> _Requirement_
Omit the images and output every line of the data below exactly.

> _Records_
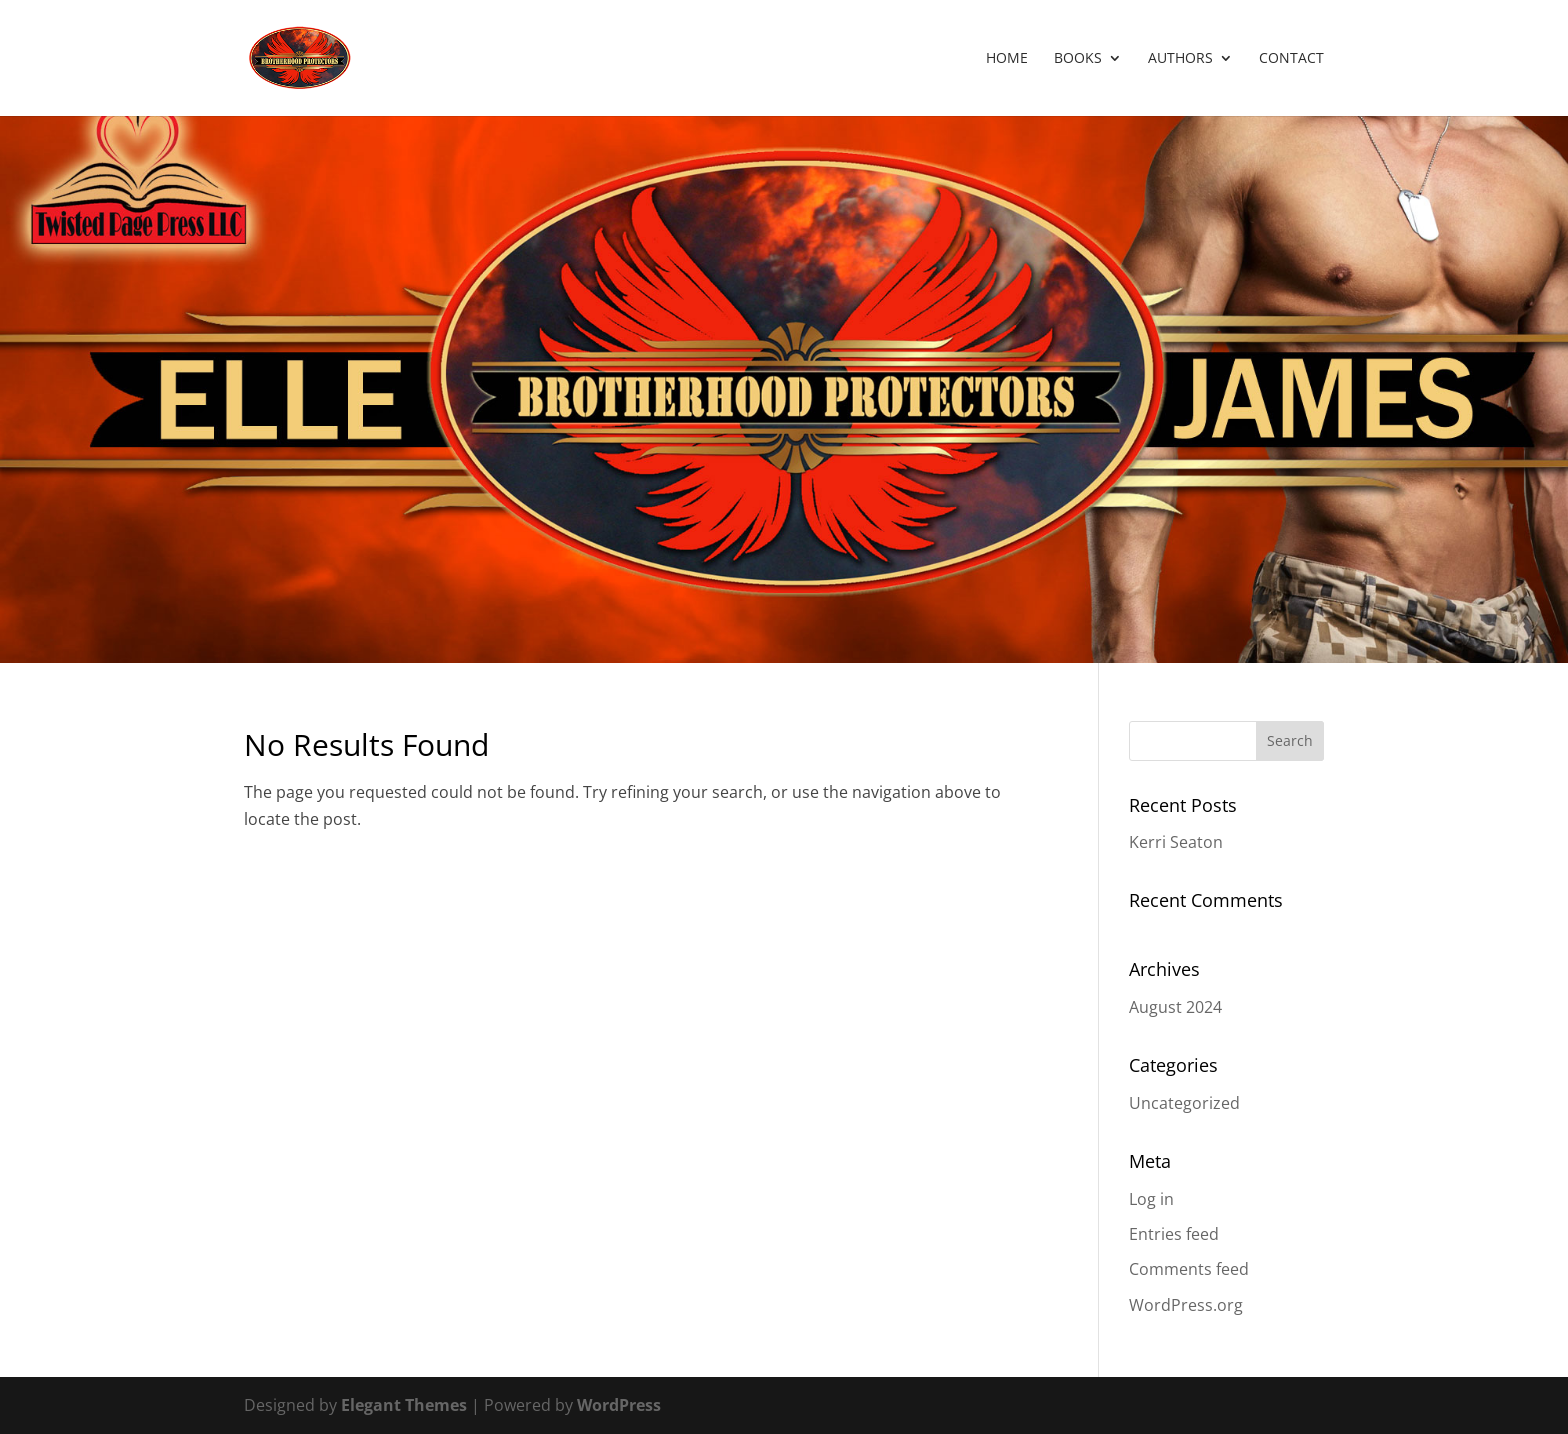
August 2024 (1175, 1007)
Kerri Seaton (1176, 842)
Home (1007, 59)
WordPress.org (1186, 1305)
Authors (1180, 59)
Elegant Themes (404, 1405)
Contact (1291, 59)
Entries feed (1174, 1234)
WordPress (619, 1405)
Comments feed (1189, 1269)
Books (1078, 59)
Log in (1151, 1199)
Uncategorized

> _The completed task_
August 2024 (1175, 1007)
Kerri Seaton (1176, 842)
Home (1007, 59)
WordPress.org (1186, 1305)
Authors (1180, 59)
Elegant Themes (404, 1405)
Contact (1291, 59)
Entries feed (1174, 1234)
WordPress (619, 1405)
Comments feed (1189, 1269)
Books (1078, 59)
Log in (1151, 1199)
Uncategorized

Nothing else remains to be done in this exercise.